* [REQUIRED ACTION]: An exact copy of the lines from the one containing "Particuliere verhuizingen" through the last line below is required; include both of those lines and no others.

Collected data
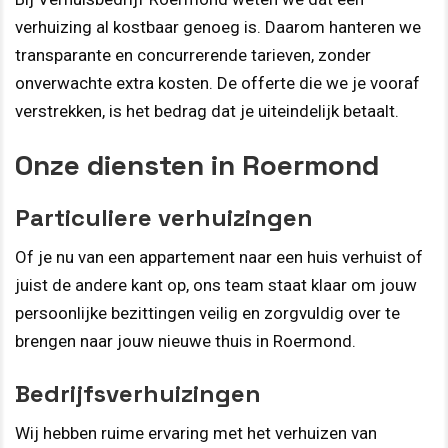
verhuizing al kostbaar genoeg is. Daarom hanteren we
transparante en concurrerende tarieven, zonder
onverwachte extra kosten. De offerte die we je vooraf
verstrekken, is het bedrag dat je uiteindelijk betaalt.
Onze diensten in Roermond
Particuliere verhuizingen
Of je nu van een appartement naar een huis verhuist of
juist de andere kant op, ons team staat klaar om jouw
persoonlijke bezittingen veilig en zorgvuldig over te
brengen naar jouw nieuwe thuis in Roermond.
Bedrijfsverhuizingen
Wij hebben ruime ervaring met het verhuizen van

* [SOLUTION FOR THIS EXERCISE]:
Particuliere verhuizingen
Of je nu van een appartement naar een huis verhuist of
juist de andere kant op, ons team staat klaar om jouw
persoonlijke bezittingen veilig en zorgvuldig over te
brengen naar jouw nieuwe thuis in Roermond.
Bedrijfsverhuizingen
Wij hebben ruime ervaring met het verhuizen van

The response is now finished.